Le Britannica Hav qui transporte près de 2.000 tonnes d’acier et 48 tonnes de “fioul léger” et présente une brèche sur son flanc gauche, devrait “arriver au Havre aux alentours de 14H” (13H00 GMT), jeudi, a précisé le préfet maritime Pascal Ausseur, au cours d’une conférence de presse à Cherbourg.

Le bateau qui s’est renversé pendant la collision est remorqué retourné à “petite vitesse”, (3 noeuds) par le remorqueur Abeille Liberté. L’objectif “est d’éviter à tout prix qu’il coule”, ce qu’il peut faire “à tout moment”, a ajouté le vice-amiral.

“Le risque, c’est qu’un panneau à l’intérieur lâche et qu’il y ait une rentrée d’eau”, a précisé le préfet maritime. Le convoi est escorté par le navire antipollution Argonaute, basé à Brest.

“Aucune pollution” n’a été observée mercredi, même si une “légère irisation de gasoil”, avait été constatée mardi, selon la préfecture maritime.

Le cargo sera inspecté par des plongeurs démineurs avant d’entrer dans le port du Havre. Retourné, le cargo a un tirant d’eau important de 10 à 15 mètres.

Selon la préfecture maritime de la Manche et de la mer du Nord, la collision entre le chalutier Deborah, battant pavillon belge, et le cargo Britannica Hav, s’est produite mardi après-midi à environ 100 kilomètres des côtes françaises, au nord-est de Cherbourg.

Les sept membres d’équipage du cargo, évacués sains et saufs à bord de deux radeaux de survie, ont été récupérés par le Deborah puis hélitreuillés vers un centre médical militaire à Querqueville en Normandie. Le capitaine du chalutier a lui été légèrement blessé à la tête, mais n’a pas souhaité être évacué.

“Les conditions météorologiques se dégradant en fin de journée, le préfet maritime de la Manche et de la mer du Nord a souhaité qu’une méthode particulière de remorquage soit mise en oeuvre afin de mettre à l’abri et à l’écart des voies maritimes de navigation la coque du cargo”, avait indiqué un peu plus tôt la préfecture maritime.

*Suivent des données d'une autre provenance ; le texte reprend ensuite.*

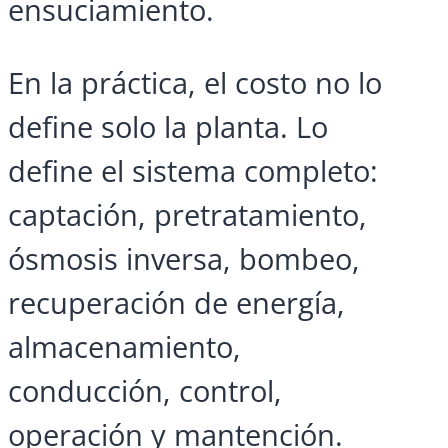
ensuciamiento.
En la práctica, el costo no lo
define solo la planta. Lo
define el sistema completo:
captación, pretratamiento,
ósmosis inversa, bombeo,
recuperación de energía,
almacenamiento,
conducción, control,
operación y mantención.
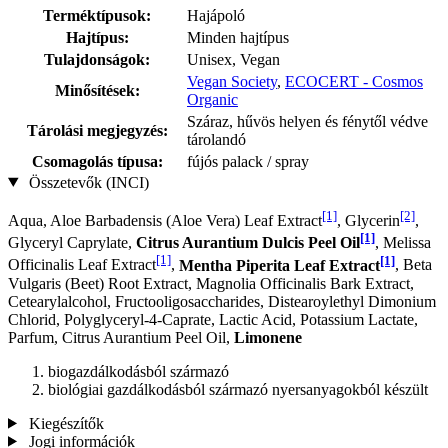
Terméktípusok:
Hajápoló
Hajtípus:
Minden hajtípus
Tulajdonságok:
Unisex, Vegan
Vegan Society
,
ECOCERT - Cosmos
Minősítések:
Organic
Száraz, hűvös helyen és fénytől védve
Tárolási megjegyzés:
tárolandó
Csomagolás típusa:
fújós palack / spray
Összetevők (INCI)
[1]
[2]
Aqua, Aloe Barbadensis (Aloe Vera) Leaf Extract
, Glycerin
,
[1]
Glyceryl Caprylate,
Citrus Aurantium Dulcis Peel Oil
, Melissa
[1]
[1]
Officinalis Leaf Extract
,
Mentha Piperita Leaf Extract
, Beta
Vulgaris (Beet) Root Extract, Magnolia Officinalis Bark Extract,
Cetearylalcohol, Fructooligosaccharides, Distearoylethyl Dimonium
Chlorid, Polyglyceryl-4-Caprate, Lactic Acid, Potassium Lactate,
Parfum, Citrus Aurantium Peel Oil,
Limonene
biogazdálkodásból származó
biológiai gazdálkodásból származó nyersanyagokból készült
Kiegészítők
Jogi információk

Lors de la collision, quatre panneaux de cale de 15 mètres par 20 se sont également détachés du cargo. Ils ont été regroupés, marqués et leur dérive est suivie en temps réel. Le chalutier, légèrement endommagé, est reparti en Belgique. Une enquête sera diligentée par la justice belge sur l’origine de la collision, a indiqué la préfecture.

Dans un communiqué, l’ONG Robin des Bois a dénoncé la présence du chalutier belge “en plein rail de la Manche par où transitent chaque année plus de 70.000 navires de commerce et 500 millions de tonnes de matières dangereuses, un peu comme si un collecteur de papiers gras et de champignons travaillait jour et nuit sur l’autoroute du nord et au bord de la bande d’urgence”.